Good News from the FCC on Robocalls
Despite millions of dollars and years of lobbying for changes in the FCC regulations, big business looks like they might actually lose a battle in Washington DC. Tom Wheeler, chair of the Federal Communications Commission and — get this — former chief lobbyist for the cable industry, announced that he would propose a sweeping set of rules and interpretations for the Telephone Consumer Protection Act.
Wheeler calls his proposal "Another Win for Consumers" and has a blog post with some of the details. Here's how he describes the years of lobbying (via petitions for rule making) by the Chamber of Commerce and its ilk: "The Commission has received numerous petitions from companies – including bankers, debt collectors, app developers, retail stores, and others – seeking clarity on our consumer rules." Clarity. Right. Stated differently, they want to totally reverse the entire law and twenty years of FCC regulations protecting consumers.

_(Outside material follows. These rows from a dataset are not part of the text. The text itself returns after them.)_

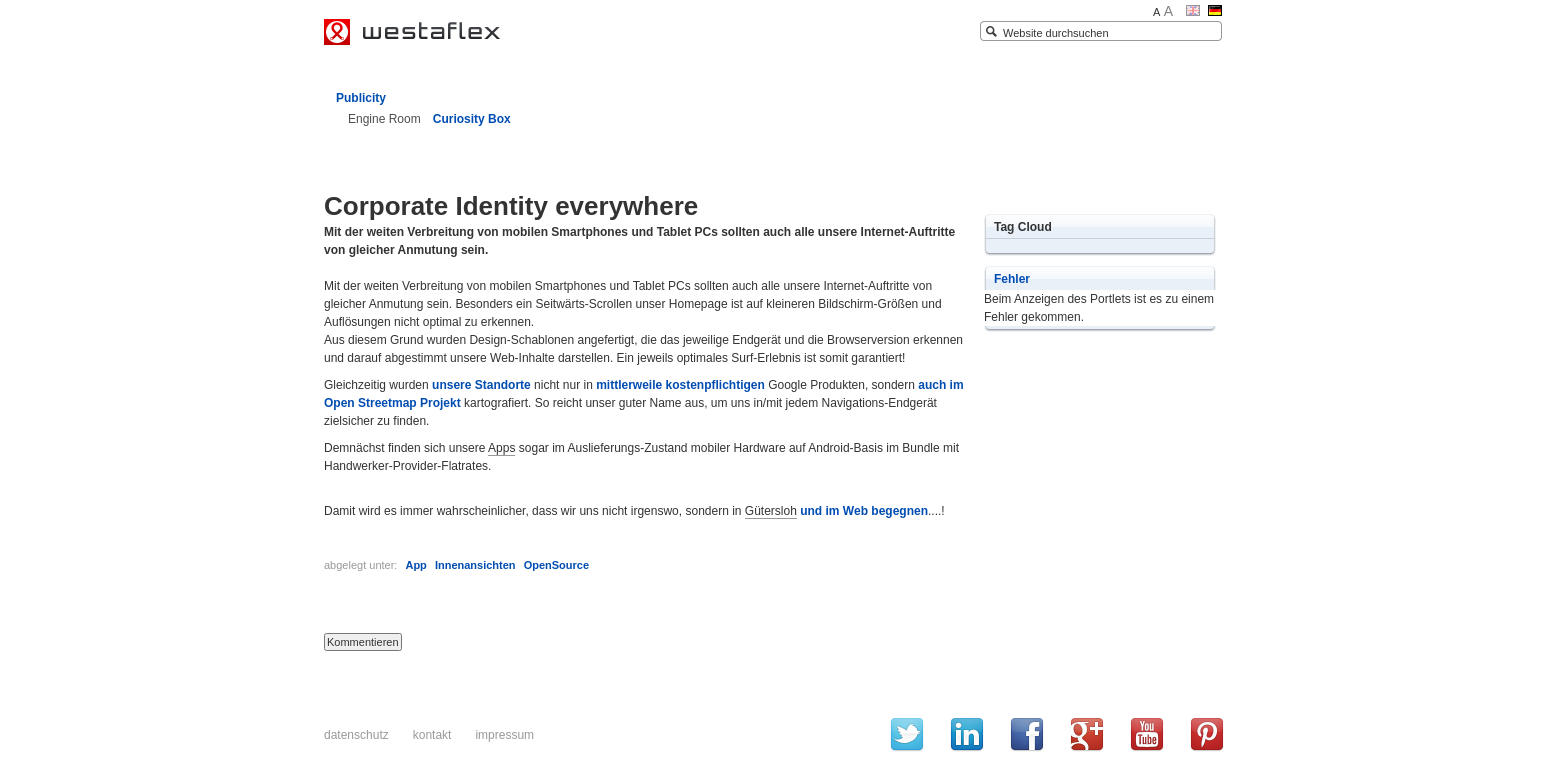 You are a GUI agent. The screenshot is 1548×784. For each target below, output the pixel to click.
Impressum (504, 735)
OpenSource (556, 565)
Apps (501, 448)
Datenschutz (356, 735)
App (415, 565)
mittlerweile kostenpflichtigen (680, 385)
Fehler (1012, 279)
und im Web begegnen (864, 511)
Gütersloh (771, 511)
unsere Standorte (481, 385)
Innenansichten (475, 565)
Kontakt (432, 735)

But wait! The Chairman is actually on our side. He follows immediately with this sentence, "I intend to use these petitions as an opportunity to empower consumers and curtail these intrusive communications."

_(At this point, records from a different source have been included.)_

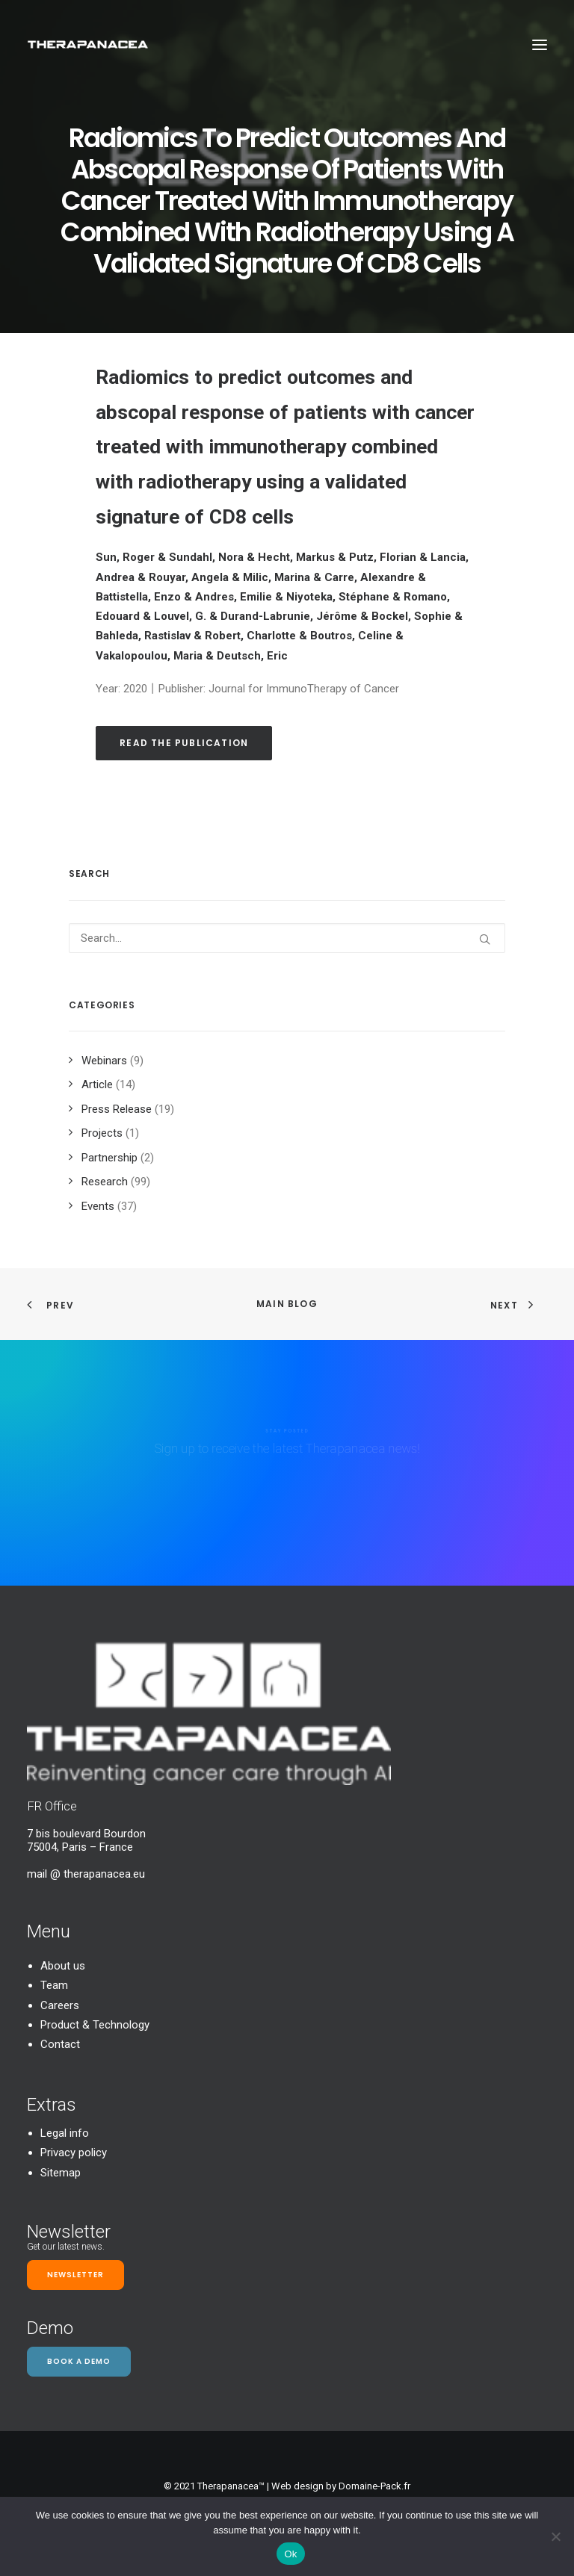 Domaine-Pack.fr (374, 2486)
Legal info (64, 2133)
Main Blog (287, 1303)
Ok (290, 2554)
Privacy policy (73, 2152)
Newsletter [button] (75, 2274)
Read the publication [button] (184, 742)
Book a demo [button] (79, 2361)
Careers (59, 2005)
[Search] (287, 938)
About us (62, 1966)
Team (54, 1985)
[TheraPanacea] (88, 44)
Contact (60, 2044)
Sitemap (60, 2172)
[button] (539, 44)
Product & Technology (94, 2025)
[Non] (555, 2536) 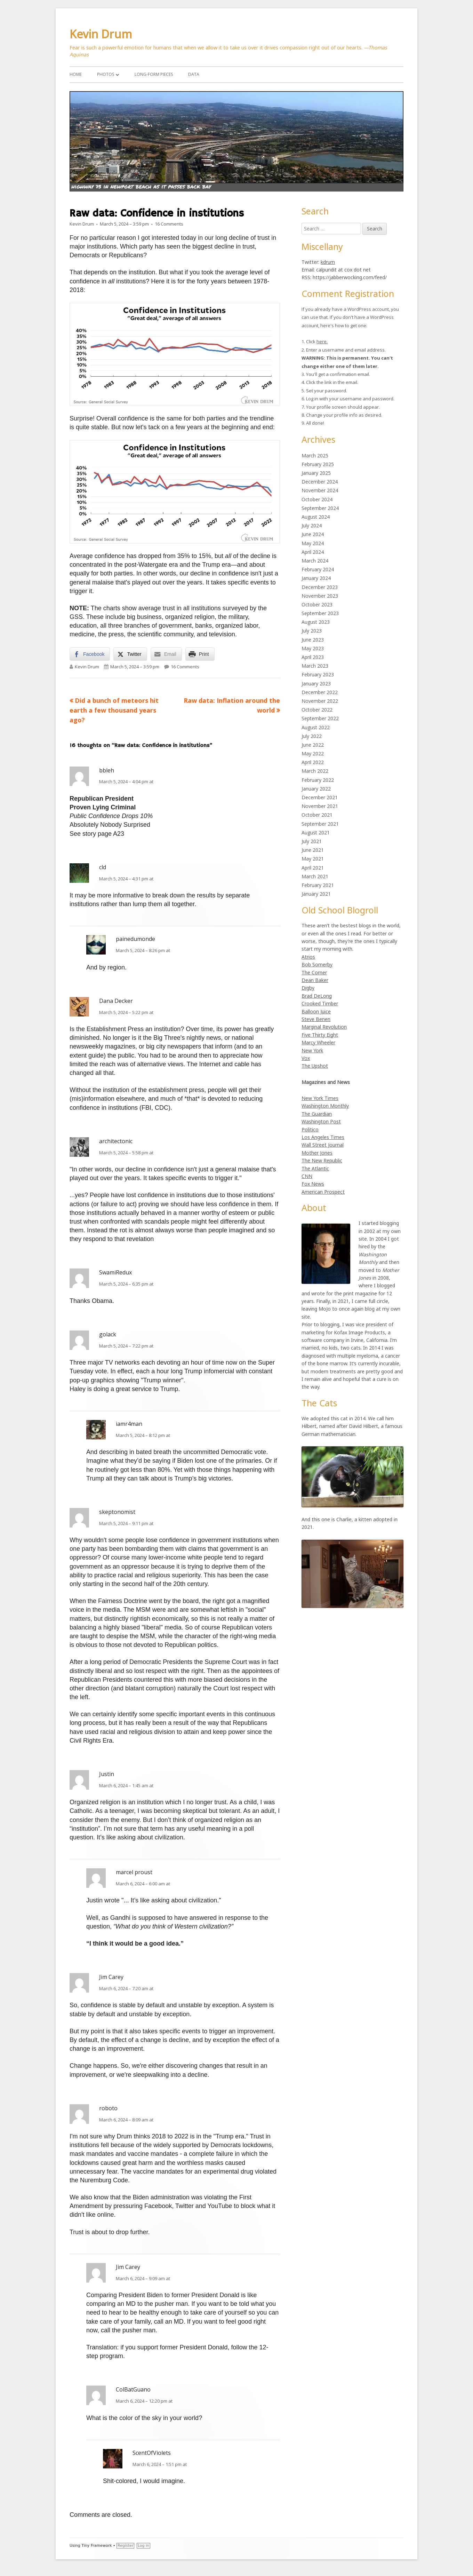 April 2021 (313, 867)
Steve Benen (316, 1019)
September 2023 (320, 613)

Here's the details from the FCC fact sheet. The proposal will be voted on at the FCC's Open Meeting on June 18, 2015. I doubt he'd be so public about a proposal if he didn't think he had the votes from his colleagues.
The defense bar is throwing a tantrum, as this guest post on Forbes shows. Don't know why they're complaining, really. It's TCPA class actions that have revived the billings of these big firms' litigation departments after years of declines.